By Jean-Pierre Dijcks-Oracle on Jul 07, 2015
As more people pick up big data technologies, we see the workloads run on these big data system evolve and diversify. The initial workloads were all Map Reduce and fit a specific, (micro) batch workload pattern. Over the past couple of years that has changed and that change is reflected in the Hadoop tools - specifically with YARN. While there is still quite a bit of batch work being done, typically using Map Reduce (think Hive, Pig etc) we are seeing our customers move to more mixed workloads where the batch work is augmented with both more online SQL as well as more streaming workloads.

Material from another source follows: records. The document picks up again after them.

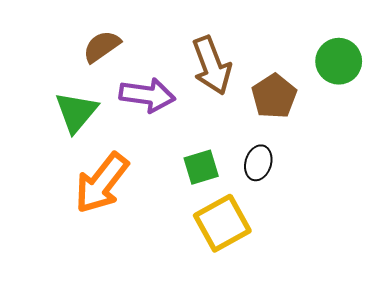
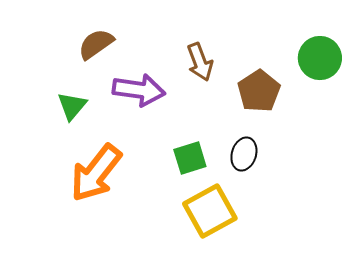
brown arrow: (212, 65) -> (200, 62), size x0.7
green triangle: (76, 112) -> (72, 106), size x0.7

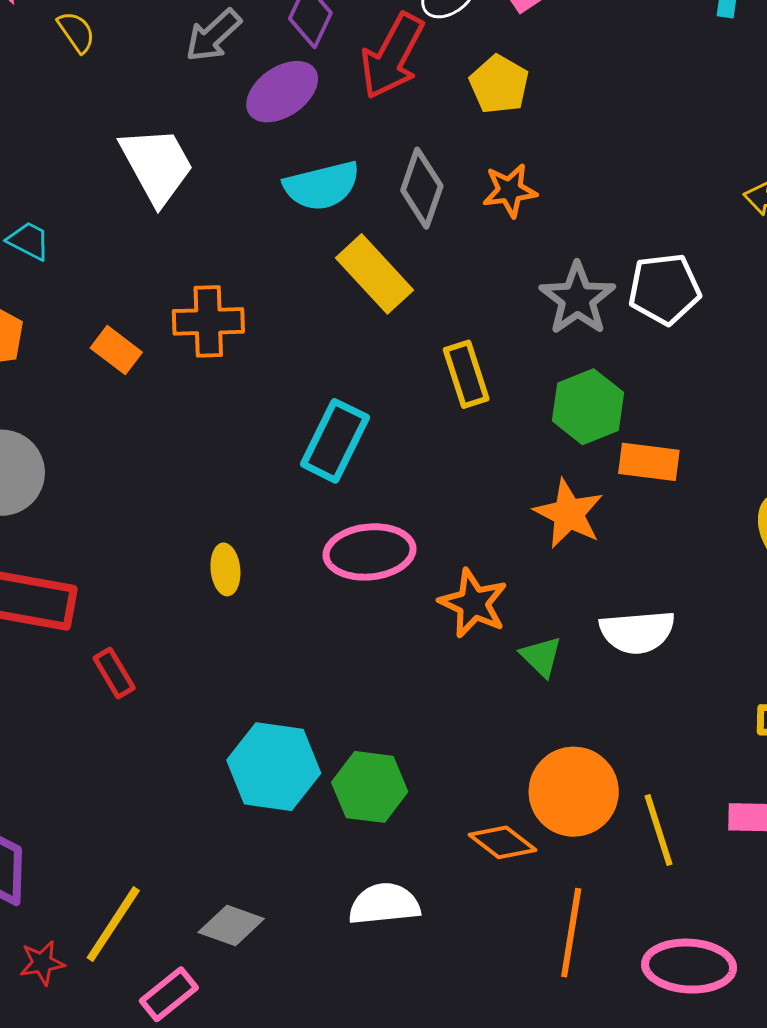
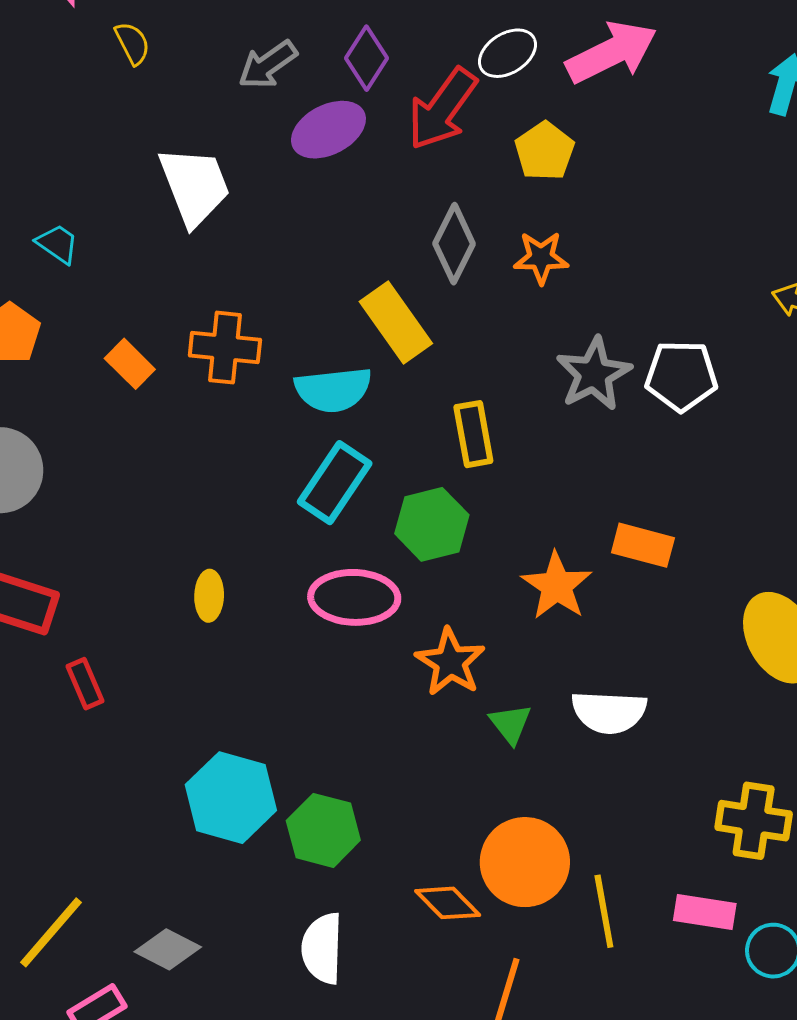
cyan semicircle: (322, 186) -> (333, 390), moved
green hexagon: (588, 407) -> (432, 524), moved
white semicircle: (384, 904) -> (322, 948), turned -90

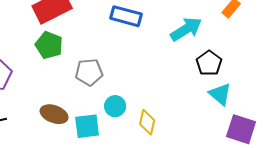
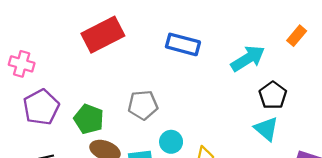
green pentagon: (49, 45) -> (89, 119), moved
cyan triangle: (220, 94) -> (266, 129), moved

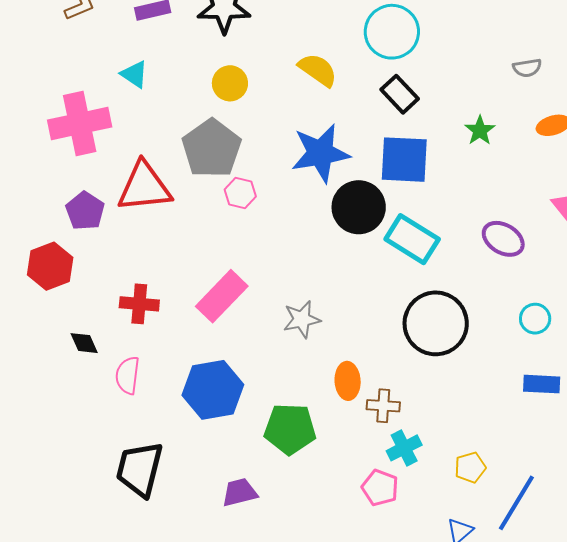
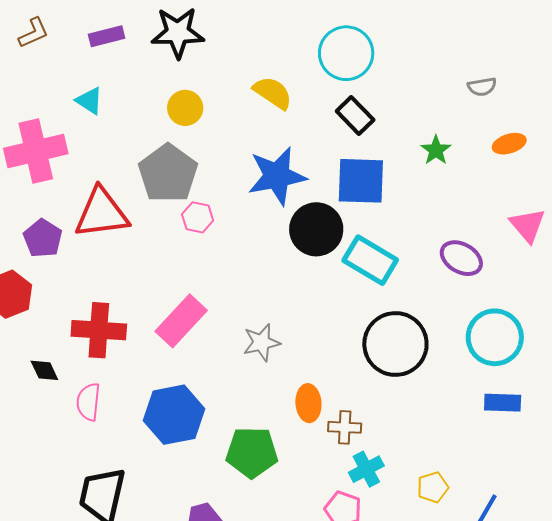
red cross: (139, 304) -> (99, 330), size x1.4
cyan circle: (535, 319) -> (495, 337), size x1.8

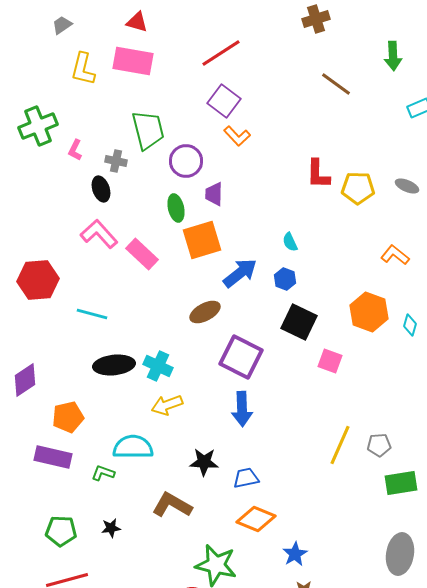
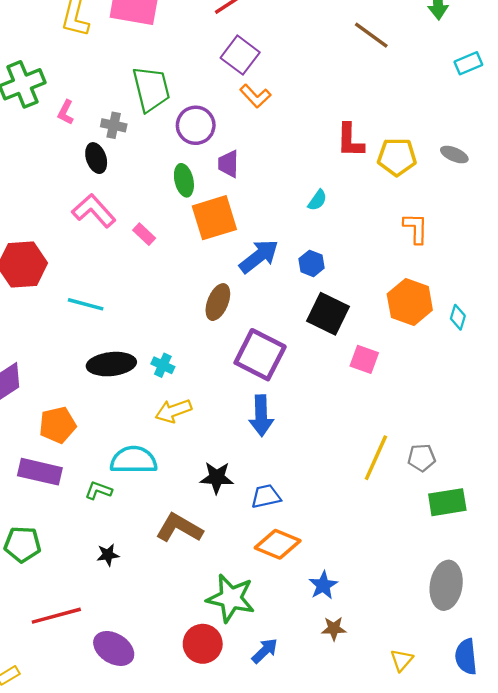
cyan semicircle: (290, 242) -> (317, 200), moved, turned -120
pink rectangle: (142, 254) -> (144, 234), size x0.6
orange L-shape: (395, 255) -> (416, 228), moved, turned 52
brown ellipse: (205, 312) -> (218, 302), turned -40
cyan cross: (158, 366) -> (163, 365), size x0.7
green pentagon: (61, 531) -> (22, 544), moved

More Horsepower - More Capacity
The change towards a more mixed workload leads us to change the shape of the underlying hardware. Systems now shift away from the once sacred "1-core to 1-disk ratio" and also from the small memory footprints for the worker nodes.
With the BDA X5-2 update in December 2014, BDA doubled the base memory configuration and added 2.25x more CPU resources in every node as well as upgrading to Intel's fastest Xeon E5 CPU. BDA X5-2 now has 2 * 18 Xeon cores to enable CPU intense workloads like analytics SQL queries using Oracle Big Data SQL, machine learning, graph applications etc.
With the processing covered for these more mixed workloads, we looked at other emerging trends or workloads and their impact on the BDA X5-2 hardware. The most prominent trend we see in big data are the large data volumes we expect to see from the Internet of Things (IoT) explosion and the potential cost associated with storing that data.
To address this issue (and storage cost in general) we are now adding 2x more disk space onto each and every BDA disk doubling the total available space on the system while keeping the list price constant. That is correct, 2x capacity but no price change!
And if that isn't enough, we are also changing the way our customers can grow their systems by introducing BDA Elastic Configurations.
As we see customers build out production in large increments, we also see a need to be more flexible in expanding the non-production environments (test, qa and performance environments). BDA X5-2 Elastic Configurations enables expansion of a system in 1-node increments by adding a BDA X5-2 High Capacity (HC) plus InfiniBand Infrastructure into a 6-node Starter Rack.
The increased flexibility enables our customers to start with a production scale cluster of 6 nodes (X5-2 or older) and then increment within the base rack up to 18 nodes, then expand across racks without any additional switching (no top of rack required, all on the same InfiniBand network) to build large(r) clusters. The expansion is of course all supported from the Oracle Mammoth configuration utility and its CLI, greatly simplifying expansion of clusters.
Major Improvement, No Additional Cost
Over the past generations BDA has been quickly adopted to changing usage and workload patterns enabling the adoption of Hadoop into the data ecosystem with minimal infrastructure disruption but with maximum business benefits. The latest update to BDA X5-2 enables flexibility, delivers more storage capacity and runs more workloads then ever before.